**About this task:**
An exact repetition of the data below, without images, is the expected answer.

Supplied data section start

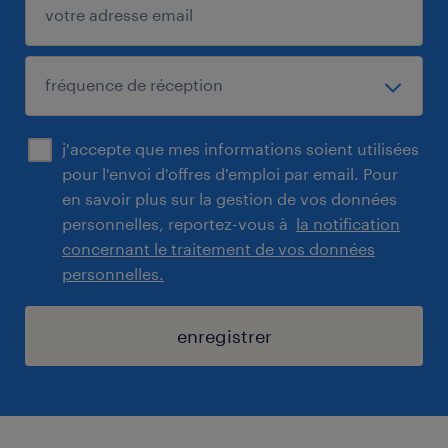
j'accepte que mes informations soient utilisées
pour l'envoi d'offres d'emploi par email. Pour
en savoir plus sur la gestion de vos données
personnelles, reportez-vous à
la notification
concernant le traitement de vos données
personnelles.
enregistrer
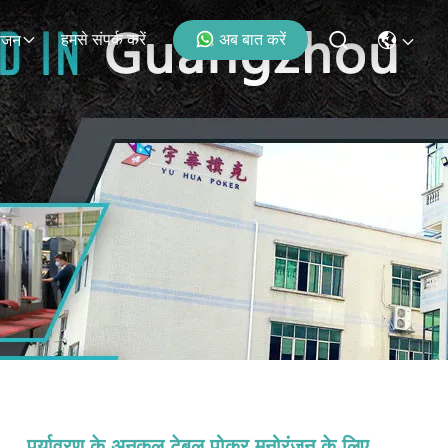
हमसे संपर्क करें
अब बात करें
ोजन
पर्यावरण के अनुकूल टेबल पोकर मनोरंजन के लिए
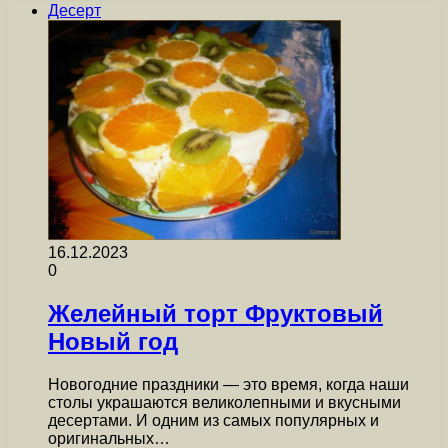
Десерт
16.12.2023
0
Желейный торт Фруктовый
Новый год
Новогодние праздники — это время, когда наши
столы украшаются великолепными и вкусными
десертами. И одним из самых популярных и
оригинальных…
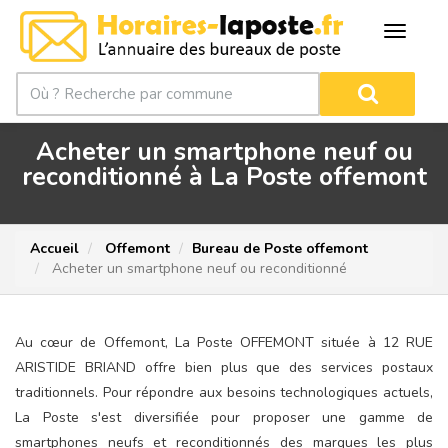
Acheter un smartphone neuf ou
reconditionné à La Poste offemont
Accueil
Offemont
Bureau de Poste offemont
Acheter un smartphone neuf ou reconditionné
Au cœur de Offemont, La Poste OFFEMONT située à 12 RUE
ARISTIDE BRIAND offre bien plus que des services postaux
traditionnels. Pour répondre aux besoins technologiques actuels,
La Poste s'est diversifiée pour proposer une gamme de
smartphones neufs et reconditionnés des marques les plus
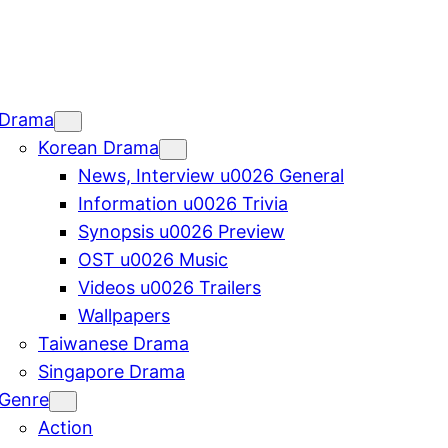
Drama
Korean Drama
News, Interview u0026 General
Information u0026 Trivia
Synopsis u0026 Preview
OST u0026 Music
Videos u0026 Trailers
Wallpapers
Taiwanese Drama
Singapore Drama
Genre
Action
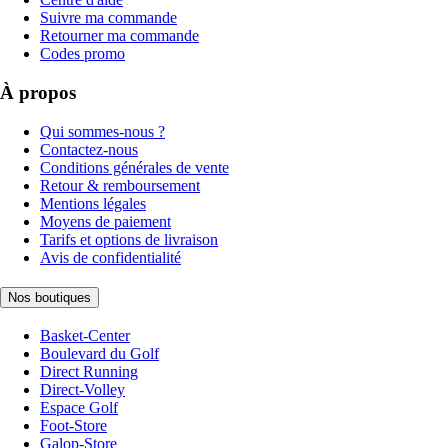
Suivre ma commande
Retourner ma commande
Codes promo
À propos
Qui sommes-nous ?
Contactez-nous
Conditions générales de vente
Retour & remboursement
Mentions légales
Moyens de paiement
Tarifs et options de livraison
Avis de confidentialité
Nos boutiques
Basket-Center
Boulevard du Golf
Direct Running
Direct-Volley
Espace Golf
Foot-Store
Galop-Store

Supplied data section end

**Completed exercise:**
j'accepte que mes informations soient utilisées
pour l'envoi d'offres d'emploi par email. Pour
en savoir plus sur la gestion de vos données
personnelles, reportez-vous à
la notification
concernant le traitement de vos données
personnelles.
enregistrer
हमसे संपर्क करें
अब बात करें
ोजन
पर्यावरण के अनुकूल टेबल पोकर मनोरंजन के लिए
Десерт
16.12.2023
0
Желейный торт Фруктовый
Новый год
Новогодние праздники — это время, когда наши
столы украшаются великолепными и вкусными
десертами. И одним из самых популярных и
оригинальных…
Acheter un smartphone neuf ou
reconditionné à La Poste offemont
Accueil
Offemont
Bureau de Poste offemont
Acheter un smartphone neuf ou reconditionné
Au cœur de Offemont, La Poste OFFEMONT située à 12 RUE
ARISTIDE BRIAND offre bien plus que des services postaux
traditionnels. Pour répondre aux besoins technologiques actuels,
La Poste s'est diversifiée pour proposer une gamme de
smartphones neufs et reconditionnés des marques les plus
Drama
Korean Drama
News, Interview u0026 General
Information u0026 Trivia
Synopsis u0026 Preview
OST u0026 Music
Videos u0026 Trailers
Wallpapers
Taiwanese Drama
Singapore Drama
Genre
Action
Suivre ma commande
Retourner ma commande
Codes promo
À propos
Qui sommes-nous ?
Contactez-nous
Conditions générales de vente
Retour & remboursement
Mentions légales
Moyens de paiement
Tarifs et options de livraison
Avis de confidentialité
Nos boutiques
Basket-Center
Boulevard du Golf
Direct Running
Direct-Volley
Espace Golf
Foot-Store
Galop-Store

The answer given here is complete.